Gibbons was hired and fired by former GM J.P. Ricciardi, not Anthopolous. At the time of Gibbons' firing, it seemed a typical case of you can't fire 25 players. "From our standpoint, we've underachieved," Ricciardi said then. "We know we have a better team than this. Right now, we want to see if we can spark this team and we think Cito is the guy to do it."
The Jays did go 51-37 under Gaston to finish with 86 wins, but they fell back to 75-87 in 2009.
A look back at Gibbons' first tenure reveals a manager who succeeded without a deep talent base. His first team in 2005 improved from 65 wins to 80 wins even though the team's most valuable position player was catcher Gregg Zaun with 3.3 WAR. Roy Halladay was injured that year and made just 19 starts, but Gibbons coaxed good seasons out of Josh Towers and Gustavo Chacin in the rotation.

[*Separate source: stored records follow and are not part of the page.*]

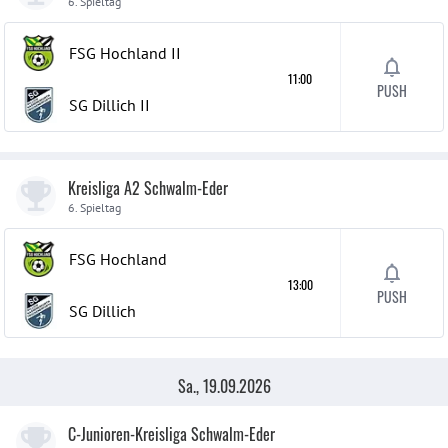
6. Spieltag
FSG Hochland
II
11:00
PUSH
SG Dillich
II
Kreisliga A2 Schwalm-Eder
6. Spieltag
FSG Hochland
13:00
PUSH
SG Dillich
Sa., 19.09.2026
C-Junioren-Kreisliga Schwalm-Eder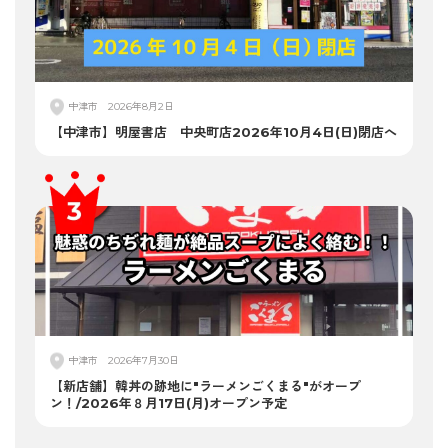
中津市
2026年8月2日
【中津市】明屋書店 中央町店2026年10月4日(日)閉店へ
中津市
2026年7月30日
【新店舗】韓丼の跡地に"ラーメンごくまる"がオープ
ン！/2026年８月17日(月)オープン予定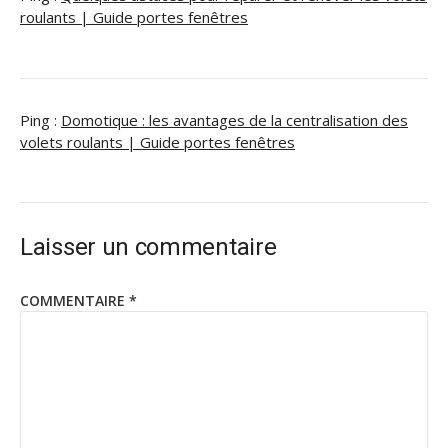
roulants | Guide portes fenêtres
Ping :
Domotique : les avantages de la centralisation des
volets roulants | Guide portes fenêtres
Laisser un commentaire
COMMENTAIRE
*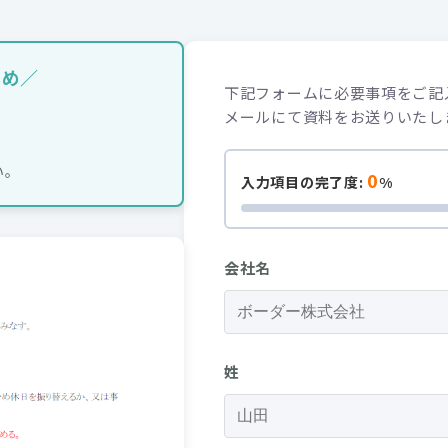
すめ／
い。
0
入力項目の完了度:
%
会社名
姓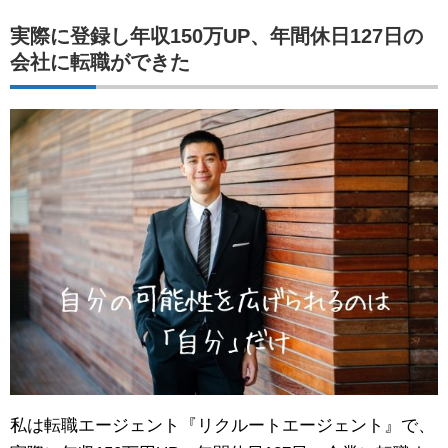
実際に登録し年収150万UP、年間休日127日の
会社に転職ができた
私は転職エージェント『リクルートエージェント』で、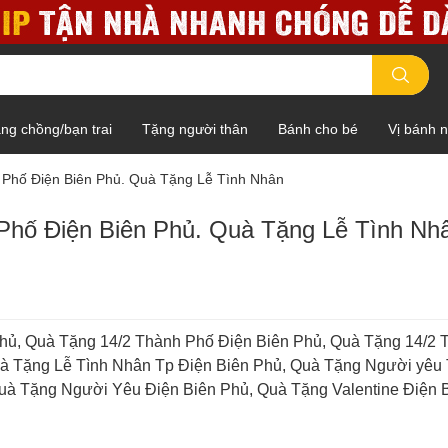
ng chồng/bạn trai
Tặng người thân
Bánh cho bé
Vị bánh 
 Phố Điện Biên Phủ. Quà Tặng Lễ Tình Nhân
Phố Điện Biên Phủ. Quà Tặng Lễ Tình Nh
hủ, Quà Tặng 14/2 Thành Phố Điện Biên Phủ, Quà Tặng 14/2 
uà Tặng Lễ Tình Nhân Tp Điện Biên Phủ, Quà Tặng Người yêu
uà Tặng Người Yêu Điện Biên Phủ, Quà Tặng Valentine Điện 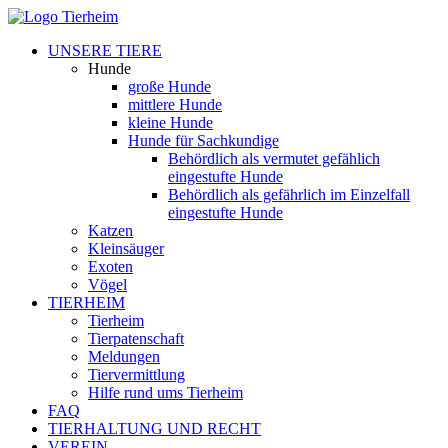
UNSERE TIERE
Hunde
große Hunde
mittlere Hunde
kleine Hunde
Hunde für Sachkundige
Behördlich als vermutet gefählich
eingestufte Hunde
Behördlich als gefährlich im Einzelfall
eingestufte Hunde
Katzen
Kleinsäuger
Exoten
Vögel
TIERHEIM
Tierheim
Tierpatenschaft
Meldungen
Tiervermittlung
Hilfe rund ums Tierheim
FAQ
TIERHALTUNG UND RECHT
VEREIN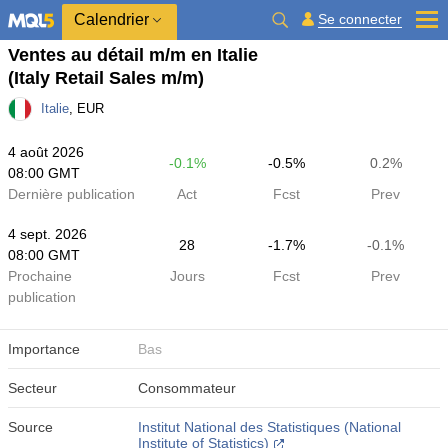
Calendrier
Se connecter
Ventes au détail m/m en Italie
(Italy Retail Sales m/m)
Italie
, EUR
4 août 2026
-0.1%
-0.5%
0.2%
08:00 GMT
Dernière publication
Act
Fcst
Prev
4 sept. 2026
28
-1.7%
-0.1%
08:00 GMT
Prochaine
Jours
Fcst
Prev
publication
Importance
Bas
Secteur
Consommateur
Source
Institut National des Statistiques (National
Institute of Statistics)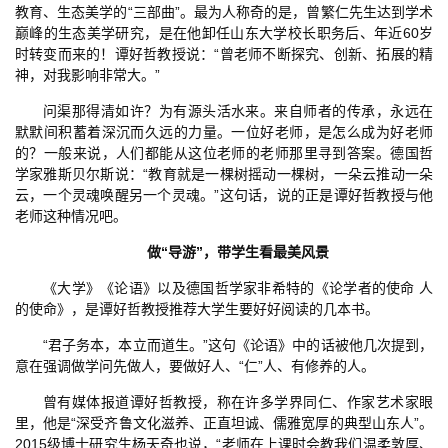
教育、生态美学的“三部曲”。最为人称奇的是，曾繁仁先生达到学术
巅峰的生态美学研究，是在他卸任山东大学校长职务后、年近60岁
时转变而来的！谭好哲教授说：“曾老师不断探究、创新、拓展的精
神，对我影响非常大。”
问渠那得清如许？为有源头活水来。来自师者的传承，永远在
默默间积蓄着深沉而久远的力量。一位好老师，是怎么成为好老师
的？一般来说，人们都能从这位老师的老师那里寻到答案。德国哲
学家雅斯贝尔斯说：“教育就是一棵树摇动一棵树，一朵云推动一朵
云，一个灵魂唤醒另一个灵魂。”这句话，说的正是谭好哲教授与他
老师这种情况吧。
做“导游”，带学生看最美风景
《大学》《论语》以及德国哲学家非希特的《论学者的使命 人
的使命》，是谭好哲教授推荐大学生要好好阅读的几本书。
“君子务本，本立而道生。”这句《论语》中的话被他几次提到，
意在强调做学问先做人，要做好人、“仁”人、有修养的人。
曾有媒体报道谭好哲教授，称在许多学界同仁、作家艺术家眼
里，他是“深受齐鲁文化滋养、正直坦诚、儒雅宽厚的典型山东人”。
2015级博士研究生杨天奇也说，“老师在上课时会教我们温柔敦厚、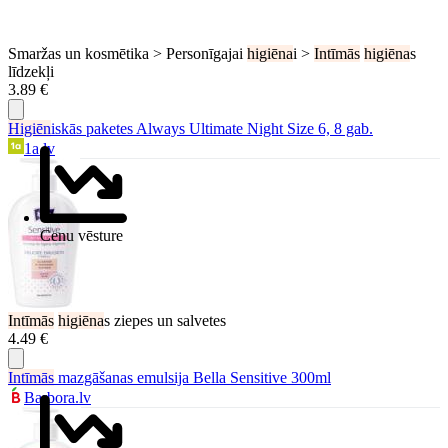
Smaržas un kosmētika > Personīgajai
higiēna
i >
Intīmās
higiēna
s
līdzekļi
3.89 €
Higiēn
iskās paketes Always Ultimate Night Size 6, 8 gab.
1a.lv
Cenu vēsture
Intīmās
higiēna
s ziepes un salvetes
4.49 €
Intīmās
mazgāšanas emulsija Bella Sensitive 300ml
Barbora.lv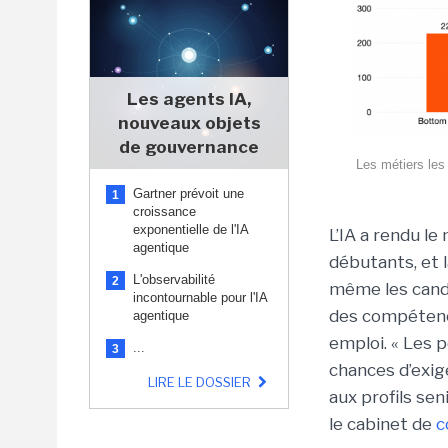
Les agents IA,
nouveaux objets
de gouvernance
Les métiers les
Gartner prévoit une
1
croissance
exponentielle de l'IA
L’IA a rendu le 
agentique
débutants, et l
L'observabilité
2
même les candi
incontournable pour l'IA
des compétence
agentique
emploi. « Les p
...
3
chances d’exi
LIRE LE DOSSIER
aux profils sen
le cabinet de
c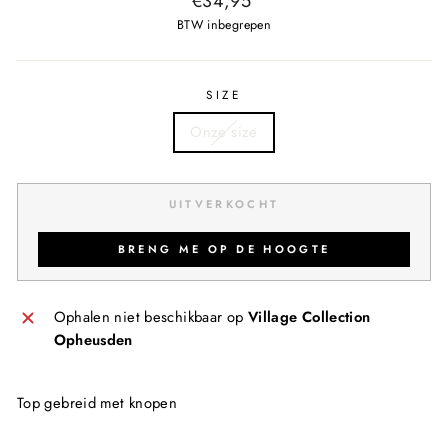
€34,95
prijs
BTW inbegrepen
SIZE
Onze size
UITVERKOCHT
BRENG ME OP DE HOOGTE
Ophalen niet beschikbaar op
Village Collection
Opheusden
Top gebreid met knopen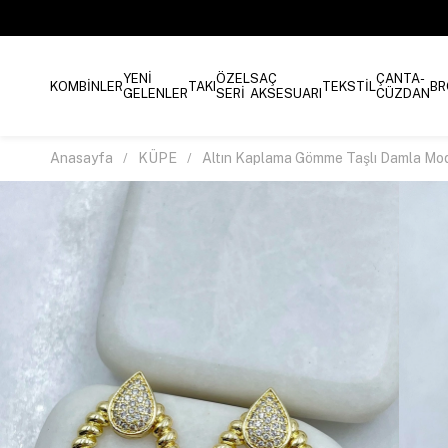
YENİ
ÖZEL
SAÇ
ÇANTA-
KOMBİNLER
TAKI
TEKSTİL
BR
GELENLER
SERİ
AKSESUARI
CÜZDAN
Anasayfa
KÜPE
Altın Kaplama Gömme Taşlı Damla Mo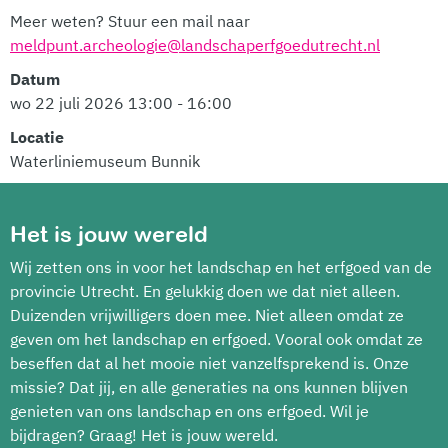
Meer weten? Stuur een mail naar
meldpunt.archeologie@landschaperfgoedutrecht.nl
Datum
wo 22 juli 2026 13:00 - 16:00
Locatie
Waterliniemuseum Bunnik
Het is jouw wereld
Wij zetten ons in voor het landschap en het erfgoed van de
provincie Utrecht. En gelukkig doen we dat niet alleen.
Duizenden vrijwilligers doen mee. Niet alleen omdat ze
geven om het landschap en erfgoed. Vooral ook omdat ze
beseffen dat al het mooie niet vanzelfsprekend is. Onze
missie? Dat jij, en alle generaties na ons kunnen blijven
genieten van ons landschap en ons erfgoed. Wil je
bijdragen? Graag! Het is jouw wereld.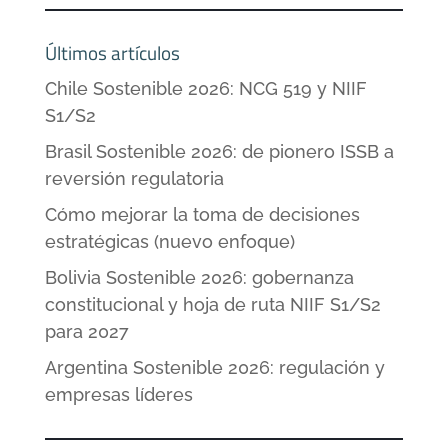
Últimos artículos
Chile Sostenible 2026: NCG 519 y NIIF
S1/S2
Brasil Sostenible 2026: de pionero ISSB a
reversión regulatoria
Cómo mejorar la toma de decisiones
estratégicas (nuevo enfoque)
Bolivia Sostenible 2026: gobernanza
constitucional y hoja de ruta NIIF S1/S2
para 2027
Argentina Sostenible 2026: regulación y
empresas líderes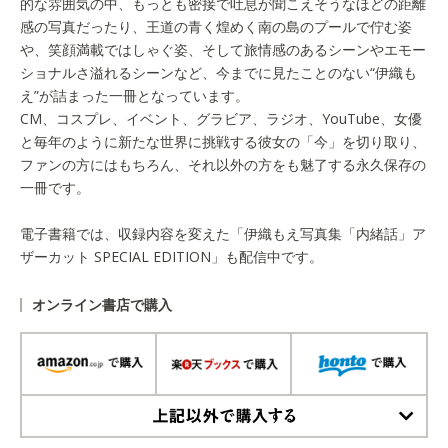
的な雰囲気の中、もっとも密接で吐息が聞こえそうなほどの距離
感の写真だったり、王道の青く煌めく南の島のプールで佇む姿
や、笑顔満載ではしゃぐ姿、そして旅情感のあるシーンやエモー
ショナルさ溢れるシーンなど、今までに見たことのない“伊織も
え”が詰まった一冊となっています。
CM、コスプレ、イベント、グラビア、ラジオ、YouTube、女優
と毎年のように新たな世界に挑戦する彼女の「今」を切り取り、
ファンの方にはもちろん、それ以外の方をも魅了する永久保存の
一冊です。
電子書籍では、収録内容を変えた「伊織もえ写真集「内緒話」ア
ザーカット SPECIAL EDITION」も配信中です。
オンライン書店で購入
上記以外で購入する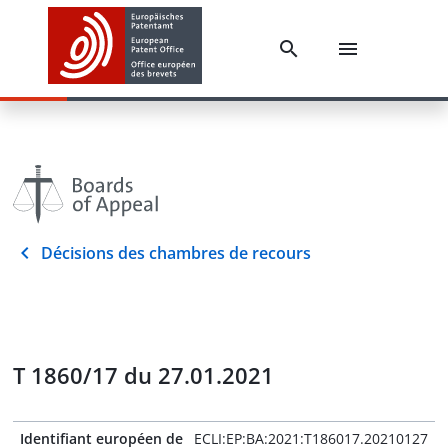
Décisions des chambres de recours
T 1860/17 du 27.01.2021
Identifiant européen de
ECLI:EP:BA:2021:T186017.20210127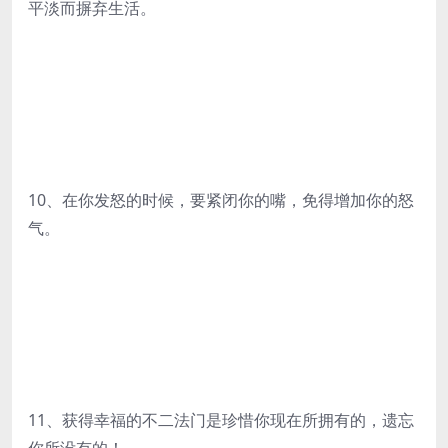
平淡而摒弃生活。
10、在你发怒的时候，要紧闭你的嘴，免得增加你的怒
气。
11、获得幸福的不二法门是珍惜你现在所拥有的，遗忘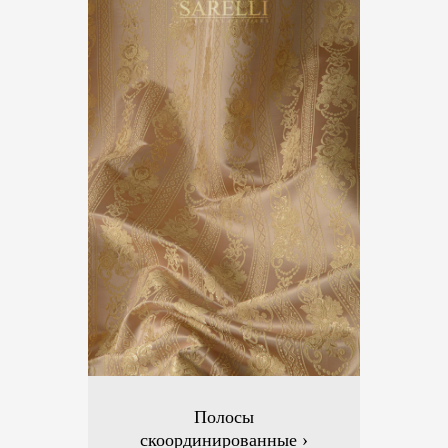
Полосы
скоординированные ›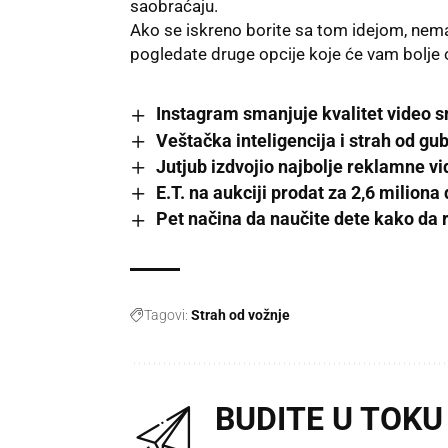
saobraćaju.
Ako se iskreno borite sa tom idejom, nema
pogledate druge opcije koje će vam bolje 
Instagram smanjuje kvalitet video 
Veštačka inteligencija i strah od gu
Jutjub izdvojio najbolje reklamne 
E.T. na aukciji prodat za 2,6 miliona
Pet načina da naučite dete kako da
Tagovi:
Strah od vožnje
BUDITE U TOKU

The 2006 Jays won 87 games with only two starters making more than 21 starts, as Vernon Wells had a monster season, and offseason additions Troy Glaus and B.J. Ryan helped. The team won 83 games in 2007 as Gibbons pieced together a pitching staff that allowed the second-fewest runs in the league.
It looks like a pretty solid three-year run, especially with the constant makeover required on the pitching staff. If there's one red flag, it's that the Jays underperformed their Pythagorean record by eight wins in 2005 and four wins in 2007.
Strategically, Gibbons held true to one sabermetric principle: He didn't like the sacrifice bunt, although he was a little more willing to issue intentional walks. The Jays' ranking in his three seasons in those categories:
2005: 21 sac bunts (11th in AL), 29 IBB (10th)
2006: 16 sac bunts (14th), 56 IBB (2nd)
2007: 33 sac bunts (8th), 34 IBB (9th)
It seems like a sound move by the Jays. Now it's up to the players to live up to expectations.